> PROBLEM TO WORK ON
Copy exactly the lines that run from the one containing "construction industry, architects’" through the end of the entries, both ends included.

> RECORDS PROVIDED
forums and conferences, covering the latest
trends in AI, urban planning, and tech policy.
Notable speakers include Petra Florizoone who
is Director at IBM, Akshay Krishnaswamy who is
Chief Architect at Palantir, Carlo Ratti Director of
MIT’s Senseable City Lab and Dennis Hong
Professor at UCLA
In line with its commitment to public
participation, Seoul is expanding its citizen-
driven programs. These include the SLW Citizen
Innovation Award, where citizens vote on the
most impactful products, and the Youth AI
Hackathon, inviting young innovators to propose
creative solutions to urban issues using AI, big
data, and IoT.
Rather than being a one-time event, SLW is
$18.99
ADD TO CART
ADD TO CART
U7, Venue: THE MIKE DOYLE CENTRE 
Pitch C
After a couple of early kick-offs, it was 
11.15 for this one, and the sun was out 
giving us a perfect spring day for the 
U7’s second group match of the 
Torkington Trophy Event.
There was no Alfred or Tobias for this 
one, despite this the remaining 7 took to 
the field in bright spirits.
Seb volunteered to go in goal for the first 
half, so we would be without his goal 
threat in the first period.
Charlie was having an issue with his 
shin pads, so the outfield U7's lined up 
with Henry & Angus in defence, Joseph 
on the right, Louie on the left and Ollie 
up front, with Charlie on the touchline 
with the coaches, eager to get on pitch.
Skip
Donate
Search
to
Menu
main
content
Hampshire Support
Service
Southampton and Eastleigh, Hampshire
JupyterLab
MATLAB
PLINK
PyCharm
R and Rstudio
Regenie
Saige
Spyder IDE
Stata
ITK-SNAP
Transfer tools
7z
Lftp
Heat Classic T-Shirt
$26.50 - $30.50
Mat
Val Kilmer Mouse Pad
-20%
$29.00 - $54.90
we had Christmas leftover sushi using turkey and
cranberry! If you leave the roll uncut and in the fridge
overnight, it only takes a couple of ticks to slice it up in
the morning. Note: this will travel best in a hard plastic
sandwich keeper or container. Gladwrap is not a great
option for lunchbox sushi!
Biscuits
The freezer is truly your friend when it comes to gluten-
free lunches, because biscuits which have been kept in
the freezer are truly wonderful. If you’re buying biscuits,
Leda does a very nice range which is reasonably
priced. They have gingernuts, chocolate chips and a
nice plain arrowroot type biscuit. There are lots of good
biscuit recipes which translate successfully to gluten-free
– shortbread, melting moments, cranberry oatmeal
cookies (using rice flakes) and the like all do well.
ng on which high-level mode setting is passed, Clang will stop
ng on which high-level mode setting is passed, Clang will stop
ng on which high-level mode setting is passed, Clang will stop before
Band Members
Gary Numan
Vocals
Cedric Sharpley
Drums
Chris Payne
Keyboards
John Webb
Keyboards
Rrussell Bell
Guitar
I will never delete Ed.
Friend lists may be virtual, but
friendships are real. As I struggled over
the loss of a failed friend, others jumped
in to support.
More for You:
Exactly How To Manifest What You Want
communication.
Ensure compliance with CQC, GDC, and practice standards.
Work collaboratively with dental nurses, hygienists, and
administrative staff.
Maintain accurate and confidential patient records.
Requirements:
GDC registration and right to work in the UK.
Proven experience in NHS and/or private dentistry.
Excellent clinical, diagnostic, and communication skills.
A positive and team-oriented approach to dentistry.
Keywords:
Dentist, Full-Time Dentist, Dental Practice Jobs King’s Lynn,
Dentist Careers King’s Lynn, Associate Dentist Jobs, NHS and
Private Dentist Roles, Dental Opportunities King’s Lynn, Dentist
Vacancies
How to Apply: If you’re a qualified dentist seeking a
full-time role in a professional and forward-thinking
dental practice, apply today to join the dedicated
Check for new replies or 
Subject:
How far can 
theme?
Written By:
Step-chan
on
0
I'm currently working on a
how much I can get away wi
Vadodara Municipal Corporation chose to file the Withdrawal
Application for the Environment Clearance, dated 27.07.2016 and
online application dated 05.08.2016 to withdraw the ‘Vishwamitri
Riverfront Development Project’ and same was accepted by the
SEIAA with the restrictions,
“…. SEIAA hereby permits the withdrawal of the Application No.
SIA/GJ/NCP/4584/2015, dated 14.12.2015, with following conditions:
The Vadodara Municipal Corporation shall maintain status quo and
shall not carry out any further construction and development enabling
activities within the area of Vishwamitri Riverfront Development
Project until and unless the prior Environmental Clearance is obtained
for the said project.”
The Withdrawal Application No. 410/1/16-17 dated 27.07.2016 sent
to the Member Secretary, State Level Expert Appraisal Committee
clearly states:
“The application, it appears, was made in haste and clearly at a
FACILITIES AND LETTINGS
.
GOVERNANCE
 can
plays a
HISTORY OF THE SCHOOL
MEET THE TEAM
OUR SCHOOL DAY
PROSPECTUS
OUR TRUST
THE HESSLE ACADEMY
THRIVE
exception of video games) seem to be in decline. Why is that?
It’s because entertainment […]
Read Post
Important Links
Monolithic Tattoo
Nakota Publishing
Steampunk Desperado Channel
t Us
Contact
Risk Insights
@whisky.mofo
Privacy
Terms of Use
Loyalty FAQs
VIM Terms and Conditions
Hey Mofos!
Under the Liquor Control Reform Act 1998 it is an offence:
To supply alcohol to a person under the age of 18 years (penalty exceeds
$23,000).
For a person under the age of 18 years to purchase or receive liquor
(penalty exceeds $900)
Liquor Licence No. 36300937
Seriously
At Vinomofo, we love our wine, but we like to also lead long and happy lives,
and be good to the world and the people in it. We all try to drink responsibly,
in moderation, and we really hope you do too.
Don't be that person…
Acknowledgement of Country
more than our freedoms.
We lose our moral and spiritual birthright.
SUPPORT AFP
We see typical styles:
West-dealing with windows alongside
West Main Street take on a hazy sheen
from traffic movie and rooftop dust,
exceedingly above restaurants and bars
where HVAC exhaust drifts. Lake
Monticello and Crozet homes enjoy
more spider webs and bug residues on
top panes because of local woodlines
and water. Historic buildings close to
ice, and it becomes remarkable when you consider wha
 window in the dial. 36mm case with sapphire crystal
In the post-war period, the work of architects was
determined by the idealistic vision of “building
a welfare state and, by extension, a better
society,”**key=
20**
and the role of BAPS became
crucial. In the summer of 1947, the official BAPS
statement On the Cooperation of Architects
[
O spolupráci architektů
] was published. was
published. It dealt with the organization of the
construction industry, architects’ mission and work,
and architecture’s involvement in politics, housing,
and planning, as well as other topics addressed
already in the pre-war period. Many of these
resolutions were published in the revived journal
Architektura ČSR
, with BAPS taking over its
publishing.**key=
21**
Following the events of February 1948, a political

> ANSWER SPACE
construction industry, architects’ mission and work,
and architecture’s involvement in politics, housing,
and planning, as well as other topics addressed
already in the pre-war period. Many of these
resolutions were published in the revived journal
Architektura ČSR
, with BAPS taking over its
publishing.**key=
21**
Following the events of February 1948, a political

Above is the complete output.